- [Brief]:
The full listing, copied exactly and free of pictures, is the expected reply.

━━━━

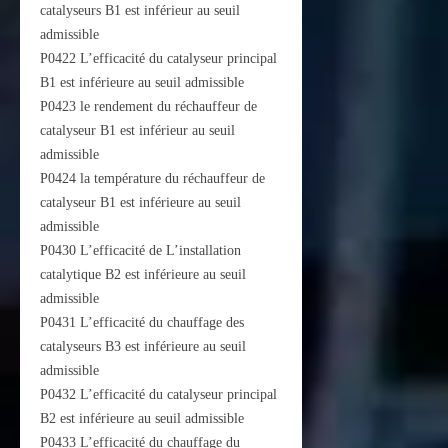
catalyseurs B1 est inférieur au seuil
admissible
P0422 L’efficacité du catalyseur principal
B1 est inférieure au seuil admissible
P0423 le rendement du réchauffeur de
catalyseur B1 est inférieur au seuil
admissible
P0424 la température du réchauffeur de
catalyseur B1 est inférieure au seuil
admissible
P0430 L’efficacité de L’installation
catalytique B2 est inférieure au seuil
admissible
P0431 L’efficacité du chauffage des
catalyseurs B3 est inférieure au seuil
admissible
P0432 L’efficacité du catalyseur principal
B2 est inférieure au seuil admissible
P0433 L’efficacité du chauffage du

━━━━

- [The answer]:
catalyseurs B1 est inférieur au seuil
admissible
P0422 L’efficacité du catalyseur principal
B1 est inférieure au seuil admissible
P0423 le rendement du réchauffeur de
catalyseur B1 est inférieur au seuil
admissible
P0424 la température du réchauffeur de
catalyseur B1 est inférieure au seuil
admissible
P0430 L’efficacité de L’installation
catalytique B2 est inférieure au seuil
admissible
P0431 L’efficacité du chauffage des
catalyseurs B3 est inférieure au seuil
admissible
P0432 L’efficacité du catalyseur principal
B2 est inférieure au seuil admissible
P0433 L’efficacité du chauffage du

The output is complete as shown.